Coda File System

Re: unable to access volumes since the setup of another CODA server (non SCM)

From: Jan Harkes <jaharkes_at_cs.cmu.edu>
Date: Mon, 7 Apr 2008 12:44:54 -0400
On Mon, Apr 07, 2008 at 06:09:15PM +0200, Pierre LEBRECH wrote:
> Before, I had one SCM and 2 CODA clients. Then I have added one non-SCM
> CODA server. Since that time, clients come up sucessfully but I cannot
> access my volumes anymore. clients tell me : "resource temporarily
> unavailable".
> 
> I don't know what to do.
> I restarted venus many times but it didn't help.

Just restarting often doesn't help as much because clients use
persistent memory. So if they have something incorrectly cached in RVM
it will still be there after a restart.

A clean restart would involve wiping all persistently stored state. This
does mean that any local changes that have not reintegrated will be lost.
Reintializing a client involves either creating an empty file named
"/var/lib/coda/cache/INIT" and then restarting the client, or shutting
down the client and starting it by hand by running "venus -init" as root.

One thing I'm curious about, how did you add the non-SCM server? Adding
a server to the realm doesn't actually do anything because all original
volumes were created to only exist on the SCM replica. So to get
replication you either have created completely new volumes and then
replaced the old realm root with one of the new replicated volumes, or
twiddled with volutil create_rep and editing the various files under
/vice/db to add a new replication site to the existing volumes.

Creating new volumes from scratch would be the most reliable way, except
that clients do tend to keep information about the old volumes around
so I have had to reinitialize (some) clients after changing the root
volume to a different one.

> Oh, interesting : I've just stopped the non-SCM CODA server and then I
> was able to access my volumes from my 2 coda clients.
> Then, I started my non-SCM CODA server again, and afterwards accessing
> the volumes was impossible (resource temporarily unavailable).
> 
> So, what is the problem with my second CODA server? If I stop it then I
> can access to my volume.

It could be that a volume replica is missing on the second server, or
the second server is incorrectly identifying itself so that clients get
confused. Look at the server log in /vice/srv/SrvLog, it may indicate
some problem about not being able to find volume replicas.

> Conflict? If yes, with what? my volume? Why? How I can solve my problem?

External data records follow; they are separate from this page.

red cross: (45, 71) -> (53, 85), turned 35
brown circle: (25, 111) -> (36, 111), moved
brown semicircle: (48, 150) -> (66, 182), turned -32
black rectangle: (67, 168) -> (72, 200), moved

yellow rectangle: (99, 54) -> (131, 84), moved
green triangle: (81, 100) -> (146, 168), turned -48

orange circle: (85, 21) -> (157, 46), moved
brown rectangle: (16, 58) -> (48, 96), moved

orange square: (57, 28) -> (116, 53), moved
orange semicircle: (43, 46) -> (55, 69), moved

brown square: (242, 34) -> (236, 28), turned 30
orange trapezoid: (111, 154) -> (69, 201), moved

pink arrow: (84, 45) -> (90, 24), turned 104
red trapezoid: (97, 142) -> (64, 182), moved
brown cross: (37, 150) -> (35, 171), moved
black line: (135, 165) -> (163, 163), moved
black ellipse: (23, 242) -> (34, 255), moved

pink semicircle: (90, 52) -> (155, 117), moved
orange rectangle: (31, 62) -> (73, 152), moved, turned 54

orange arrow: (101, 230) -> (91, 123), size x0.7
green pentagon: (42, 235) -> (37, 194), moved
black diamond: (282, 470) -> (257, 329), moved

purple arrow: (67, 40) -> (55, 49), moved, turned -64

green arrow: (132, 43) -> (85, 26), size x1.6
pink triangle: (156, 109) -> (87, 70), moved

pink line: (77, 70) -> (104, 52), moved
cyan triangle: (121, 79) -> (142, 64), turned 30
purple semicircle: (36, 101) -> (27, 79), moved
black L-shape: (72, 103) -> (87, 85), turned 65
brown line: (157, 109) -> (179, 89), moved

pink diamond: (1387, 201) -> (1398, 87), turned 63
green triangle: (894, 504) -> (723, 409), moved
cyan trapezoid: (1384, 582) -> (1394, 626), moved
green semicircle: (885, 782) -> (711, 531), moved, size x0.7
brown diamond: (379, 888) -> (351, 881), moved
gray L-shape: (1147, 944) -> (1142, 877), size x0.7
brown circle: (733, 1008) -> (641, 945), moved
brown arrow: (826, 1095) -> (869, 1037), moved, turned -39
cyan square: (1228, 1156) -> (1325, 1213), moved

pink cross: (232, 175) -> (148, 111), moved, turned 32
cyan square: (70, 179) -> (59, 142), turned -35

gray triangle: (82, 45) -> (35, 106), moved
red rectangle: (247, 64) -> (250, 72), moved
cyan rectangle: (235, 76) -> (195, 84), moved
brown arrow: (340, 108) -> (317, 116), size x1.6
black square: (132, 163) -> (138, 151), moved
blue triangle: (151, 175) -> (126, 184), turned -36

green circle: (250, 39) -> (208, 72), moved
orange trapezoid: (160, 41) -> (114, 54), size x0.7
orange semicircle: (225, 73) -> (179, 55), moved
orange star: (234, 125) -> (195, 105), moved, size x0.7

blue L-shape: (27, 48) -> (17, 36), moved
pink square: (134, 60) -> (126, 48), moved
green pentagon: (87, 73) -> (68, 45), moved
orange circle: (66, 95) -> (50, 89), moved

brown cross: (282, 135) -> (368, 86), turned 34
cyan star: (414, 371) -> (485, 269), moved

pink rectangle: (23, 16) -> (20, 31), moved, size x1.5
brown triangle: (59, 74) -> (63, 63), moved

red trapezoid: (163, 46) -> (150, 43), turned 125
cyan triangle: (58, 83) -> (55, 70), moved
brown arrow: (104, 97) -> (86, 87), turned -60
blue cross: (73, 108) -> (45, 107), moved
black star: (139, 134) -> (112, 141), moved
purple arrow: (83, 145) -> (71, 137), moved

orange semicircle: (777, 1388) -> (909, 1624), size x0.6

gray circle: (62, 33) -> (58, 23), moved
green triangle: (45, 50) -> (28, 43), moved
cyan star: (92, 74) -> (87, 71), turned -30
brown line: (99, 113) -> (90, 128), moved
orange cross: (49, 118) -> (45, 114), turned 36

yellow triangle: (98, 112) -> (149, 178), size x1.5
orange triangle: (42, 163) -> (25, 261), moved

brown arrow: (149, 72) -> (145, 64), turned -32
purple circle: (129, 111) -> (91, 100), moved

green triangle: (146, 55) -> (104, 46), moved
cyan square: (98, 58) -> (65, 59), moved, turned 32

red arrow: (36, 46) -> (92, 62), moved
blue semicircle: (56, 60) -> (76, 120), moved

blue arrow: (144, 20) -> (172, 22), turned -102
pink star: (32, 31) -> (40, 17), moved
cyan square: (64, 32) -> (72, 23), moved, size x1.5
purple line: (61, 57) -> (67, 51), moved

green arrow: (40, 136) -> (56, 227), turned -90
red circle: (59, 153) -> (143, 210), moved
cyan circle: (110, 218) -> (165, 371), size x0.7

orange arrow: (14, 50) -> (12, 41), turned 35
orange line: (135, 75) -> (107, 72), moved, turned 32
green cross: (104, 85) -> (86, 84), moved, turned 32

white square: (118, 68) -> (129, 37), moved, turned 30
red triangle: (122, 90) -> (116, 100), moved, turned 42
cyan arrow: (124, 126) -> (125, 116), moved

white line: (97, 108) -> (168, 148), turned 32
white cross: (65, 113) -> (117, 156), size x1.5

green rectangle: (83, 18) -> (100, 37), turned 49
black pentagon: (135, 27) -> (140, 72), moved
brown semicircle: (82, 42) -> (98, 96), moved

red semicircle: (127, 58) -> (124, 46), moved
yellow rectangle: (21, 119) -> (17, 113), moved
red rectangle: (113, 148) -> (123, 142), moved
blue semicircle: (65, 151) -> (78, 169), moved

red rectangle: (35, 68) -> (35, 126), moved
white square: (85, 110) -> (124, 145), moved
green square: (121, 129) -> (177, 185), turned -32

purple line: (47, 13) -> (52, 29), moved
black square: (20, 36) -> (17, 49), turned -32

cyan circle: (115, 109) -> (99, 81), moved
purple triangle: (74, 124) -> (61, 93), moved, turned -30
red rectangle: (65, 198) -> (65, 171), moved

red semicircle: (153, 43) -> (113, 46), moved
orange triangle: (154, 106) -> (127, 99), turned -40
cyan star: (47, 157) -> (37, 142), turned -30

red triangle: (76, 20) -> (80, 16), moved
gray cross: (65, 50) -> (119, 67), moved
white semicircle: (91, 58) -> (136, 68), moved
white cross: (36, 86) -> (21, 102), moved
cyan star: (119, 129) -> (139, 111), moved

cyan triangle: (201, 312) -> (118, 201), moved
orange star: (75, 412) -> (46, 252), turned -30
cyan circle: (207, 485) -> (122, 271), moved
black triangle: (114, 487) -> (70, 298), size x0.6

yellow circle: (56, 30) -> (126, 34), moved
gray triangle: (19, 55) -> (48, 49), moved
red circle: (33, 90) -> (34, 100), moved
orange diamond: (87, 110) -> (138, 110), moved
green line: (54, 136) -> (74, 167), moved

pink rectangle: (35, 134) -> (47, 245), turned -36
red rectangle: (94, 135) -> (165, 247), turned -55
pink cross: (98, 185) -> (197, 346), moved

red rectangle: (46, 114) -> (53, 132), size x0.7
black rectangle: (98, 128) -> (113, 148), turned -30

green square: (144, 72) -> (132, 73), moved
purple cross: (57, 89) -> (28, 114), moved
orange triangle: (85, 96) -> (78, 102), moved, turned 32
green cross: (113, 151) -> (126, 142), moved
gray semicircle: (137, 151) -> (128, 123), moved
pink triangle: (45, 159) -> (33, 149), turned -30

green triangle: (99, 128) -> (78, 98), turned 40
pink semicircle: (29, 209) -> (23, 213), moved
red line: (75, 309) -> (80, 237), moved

A conflict should normally just turn the conflicting file or directory
into a dangling symlink, as we need to be able to access something so
that we can repair it. A resource unavailable error would indicate that
we cannot get any answer for a request.

In some cases we cannot turn the conflicting object into a dangling
symlink because of an active reference in the kernel, file is open and
being read, or some process is keeping a directory pinned, but if you
are successfully restarting your client then we are unmounting and such
references wouldn't survive a remount either way.

Jan
Received on 2008-04-07 12:46:39